Special Purpose Detachments "Wisla" got a double task:
- to eliminate the remnants of Ukrainian insurgency forces in the South- East Poland (Zakerzonia).
- to support and ensure the safety of the Agency for resettlement in its actions on deportation of the whole Ukrainian population from this region.
In parallel with the operation "Wisla" pro-Communist Czechoslovak Armed Forces began the Operation “Teplice” along the Polish-Czechoslovak border in order to prevent the passage of troops of the UPA to the territory of Czechoslovakia. Soviet troops of Internal Security (NKVD) also blocked the Polish-Soviet border.
Lemkivshchyna, 1947 - Ukrainian insurgents being escorted by Polish soldiers http://lemky.lviv.ua/ |
The region covered by the Operation “Wisla”, was divided into two main areas of operations: the “S” zone (with Headquarters in Syanok) and the "R" zone (with Headquarters in Rzeszow, where there was also the Main Headquarters of special purpose detachments "Wisla"). Security Forces had been divided into 12 Regimental Operational Groups consisting of subunits of 13 Army Divisions.
Each of the division's subunits had its own task (different, depending on the region), which in general can be formulated as follows:
- to eliminate (specially formed) UPA units operating in the area of responsibility of the Division;
- to completely deport Ukrainian population from the area of operations of the Division;
- to close international borders in the area;
- to coordinate operations with neighboring subunits.
The total number of Special Purpose Detachments "Wisla" reached 17.440 officers and soldiers.

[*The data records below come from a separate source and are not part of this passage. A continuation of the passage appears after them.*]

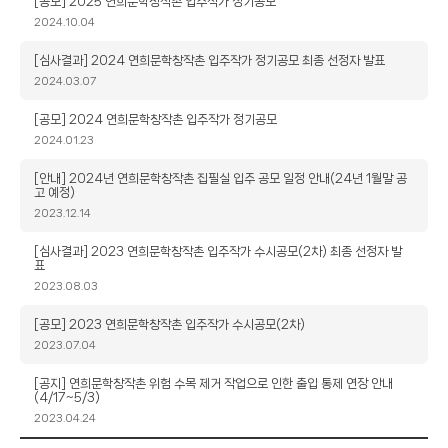
제
[공모] 2025 연희문학창작촌 입주작가 정기공모
목
작
2024.10.04
성
일
제
[심사결과] 2024 연희문학창작촌 입주작가 정기공모 최종 선정자 발표
목
작
2024.03.07
성
일
제
[공모] 2024 연희문학창작촌 입주작가 정기공모
목
작
2024.01.23
성
일
제
[안내] 2024년 연희문학창작촌 집필실 입주 공모 일정 안내(24년 1월말 공
고 예정)
목
작
2023.12.14
성
일
제
[심사결과] 2023 연희문학창작촌 입주작가 수시공모(2차) 최종 선정자 발
표
목
작
2023.08.03
성
일
제
[공모] 2023 연희문학창작촌 입주작가 수시공모(2차)
목
작
2023.07.04
성
일
제
[공지] 연희문학창작촌 위험 수목 제거 작업으로 인한 출입 통제 연장 안내
(4/17~5/3)
목
작
2023.04.24
성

In the North-East of the country were acting other units that had not been included in Detachments until the final phase of the Operation “Wisla”. Thus, the government troops dominated by 7 to 1 over the army of the UPA, which numbered at that time about 2,500 armed insurgents and as many members of the infrastructure and supporting links (actually, due to the not regular nature of the uprising, the real number of men in UPA units and infrastructure has never been known exactly).
At the beginning of the operation "Wisla" UPA forces consisted of four “kurins” (battalions), numbering from 300 to 600 men each, while each “kurin” consisted of hundreds (60-120 people each). Given that the Special Purpose Detachments had been carrying out the operation stage by stage, in sequence, zone by zone, the dominance of the government Security Forces over the forces of the UPA in this area was much more significant, than seven to one.